Yes — with 18.5 GB to spare
LFM2.5 8B-A1B at Q4_K_M fits your M2 Pro · 32 GB entirely in unified memory at 8K context, at an estimated 62 tokens per second. There is room for its full 125K window.
Fully in unified memory
8K context
Q4_K_M · 4.8 GB
LFM Open License v1.0
Released 28 May 2026
An 8B MoE with ~1.5B active, aimed at laptops without a GPU. Licence is permissive below $10M revenue.
The VRAM budget
weights 4.8 GB
Weights 4.8 GB
KV cache @ 8K 0.09 GB
Runtime overhead 0.6 GB
Free 18.5 GB of 24.0 GB
Quantisation ladder
| Quant | Weights | Total @ 8K | Max context | Tok/s | Quality | Fit |
|---|---|---|---|---|---|---|
| F16 | 15.8 GB | 16.5 GB | 125K | 19 | Reference | Long context |
| Q8_0 | 8.4 GB | 9.1 GB | 125K | 35 | −0.1% ppl | Long context |
| Q6_K | 6.5 GB | 7.2 GB | 125K | 46 | −0.4% ppl | Long context |
| Q5_K_M | 5.6 GB | 6.3 GB | 125K | 53 | −0.8% ppl | Long context |
| Q4_K_M | 4.8 GB | 5.5 GB | 125K | 62 | −1.9% ppl | Recommended |
| Q3_K_M | 3.9 GB | 4.5 GB | 125K | 76 | −5.4% ppl | Long context |
| Q2_K | 3.3 GB | 4.0 GB | 125K | 89 | −15% ppl | Long context |
Quality is the published perplexity delta against f16 weights. Max context assumes an f16 KV cache; q8_0 roughly doubles it. Only 6 of its 24 blocks keep a per-token KV cache; the rest are linear-attention, Mamba or convolution blocks with a fixed-size state.
How to run it
$ pip install mlx-lm $ mlx_lm.generate --model mlx-community/LFM2.5-8B-A1B-4bit \ --max-tokens 512 --prompt "Hello"

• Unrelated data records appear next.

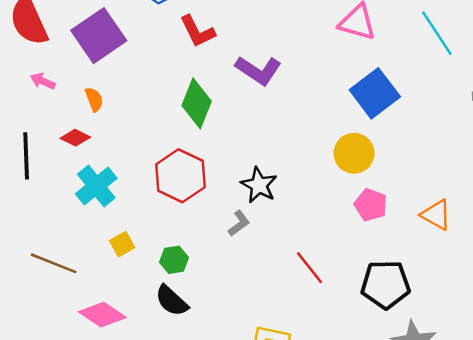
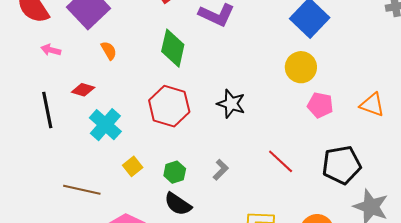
orange semicircle: (94, 99) -> (109, 51), moved
gray L-shape: (239, 223) -> (221, 170), moved

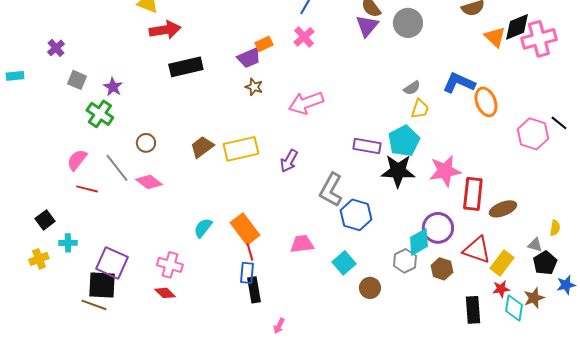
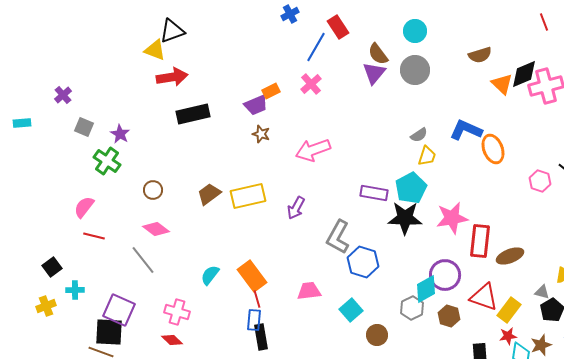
pink hexagon: (533, 134) -> (540, 181), size x0.7
gray line: (117, 168) -> (143, 260), moved

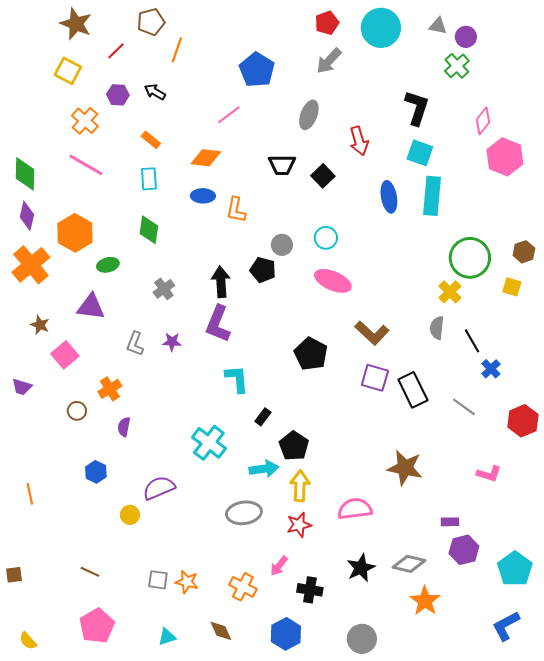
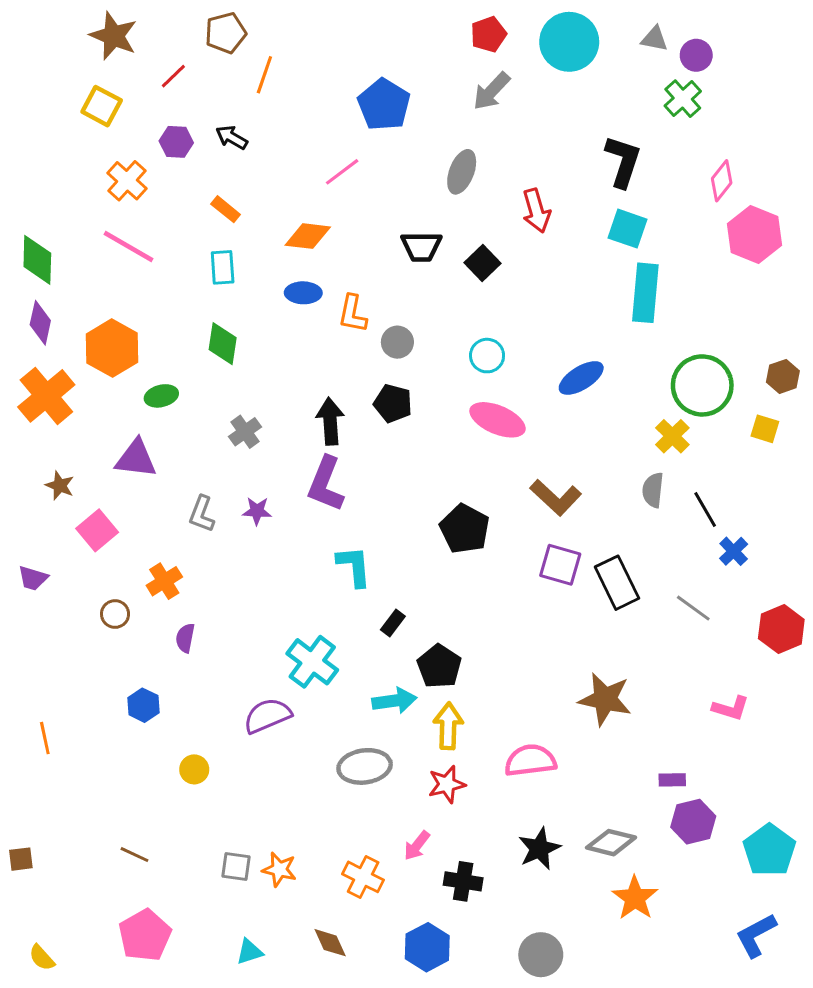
blue ellipse: (389, 197) -> (581, 378), moved, turned 68
gray circle: (282, 245) -> (397, 342), moved
purple semicircle: (159, 488) -> (267, 716), moved

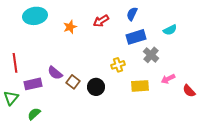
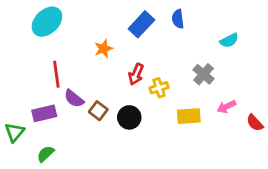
blue semicircle: (132, 14) -> (178, 19), turned -32
cyan ellipse: (35, 16) -> (47, 22), turned -35
red arrow: (101, 21) -> (136, 74), moved, turned -35
orange star: (70, 27) -> (104, 49), moved
blue rectangle: (136, 37) -> (141, 24), moved, turned -30
red line: (15, 63) -> (56, 74), moved

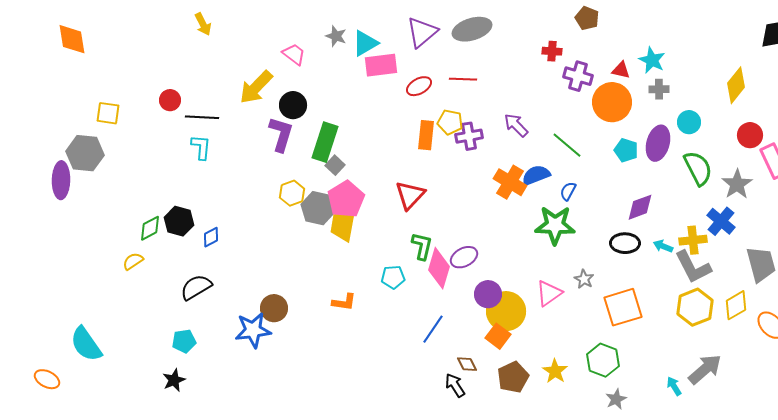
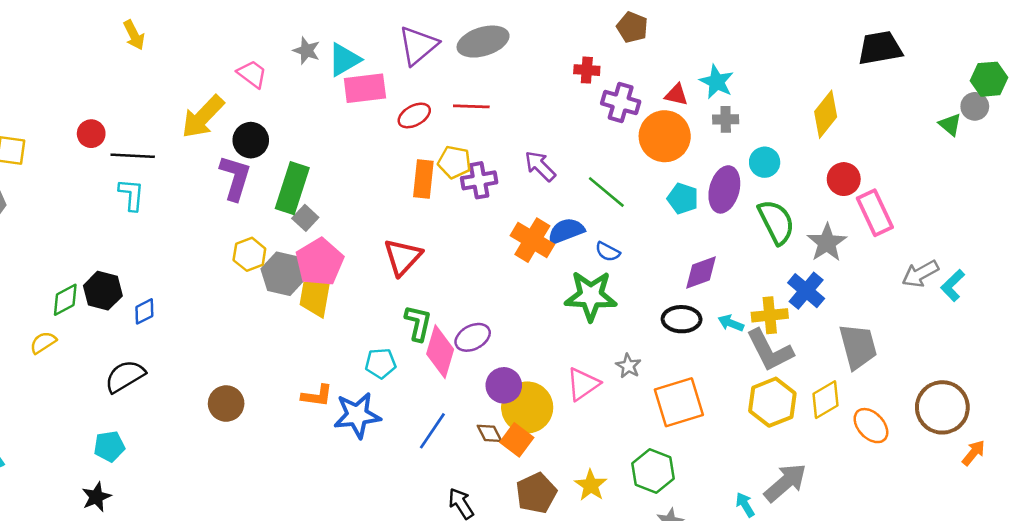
blue semicircle: (568, 191) -> (608, 252), turned -90
blue star: (253, 330) -> (357, 415), moved
brown diamond: (467, 364) -> (490, 433), moved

Apple's own array framework. The fastest path on Apple Silicon. More on MLX.
01Download is 4.8 GB. Keep it on an SSD — a first load off a spinning disk takes minutes.
02macOS caps what the GPU may wire down at about 24.0 GB of 32 GB. Raising it with iogpu.wired_limit_mb is possible, and risky.
03There is room to go to the model's full 125K context on this card.